Just taken by themselves, however, these practices aren’t really what mindfulness is about. If we think of mindfulness as non-judgmental awareness of the present moment, we can see that simply noticing that the birds are singing as we walk to the station isn’t going to help us develop this non-judgmental attitude. In fact, we might get caught up in the idea that only the birds should be singing, and that the car noises and lawn mower have no place in our walk to the station. We might get precious about our ‘mindful lunch’, and become annoyed when someone interrupts us. Simply stopping to smell the roses isn’t going to help us develop some of the core attributes of mindfulness such as non-judging, non-striving, letting go, patience, trust, and so on.
In order to develop these qualities, we need the protective setting of a formal mindfulness practice such as sitting meditation, yoga, Tai Chi, or the body scan. The formal meditation practice is like a greenhouse where the tender young shoots of these qualities can be nurtured and protected before being exposed to the more challenging weather conditions of our everyday lives.
Because of how we have evolved over hundreds of thousands of years, our brains don’t just naturally become more mindful simply because we’d like them to be so. Trying to be mindful in the midst of a crisis without having done a regular practice is like facing championship point at Wimbeldon as an amateur tennis player. It’s only the years of hitting forehands and backhands in training which give a tennis player any chance of hitting a winning return under that pressure.

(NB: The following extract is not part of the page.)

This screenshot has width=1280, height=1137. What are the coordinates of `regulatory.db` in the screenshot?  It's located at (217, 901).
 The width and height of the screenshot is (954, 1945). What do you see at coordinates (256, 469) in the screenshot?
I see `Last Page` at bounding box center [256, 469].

A greenhouse is an artificial environment, just as sitting still in the meditation posture for half an hour is a purposefully-created space. The encouraging aspect is that it doesn’t take long for meditation students to notice the benefits of protecting and nurturing the mindfulness qualities in the greenhouse setting of formal practice.
Weekly practice idea:
If you already have a formal meditation practice, take a few moments to appreciate the protective nurturing this offers you. If not, make a commitment to spend at least twenty minutes this week in a formal mindfulness activity such as meditation, yoga or Tai Chi.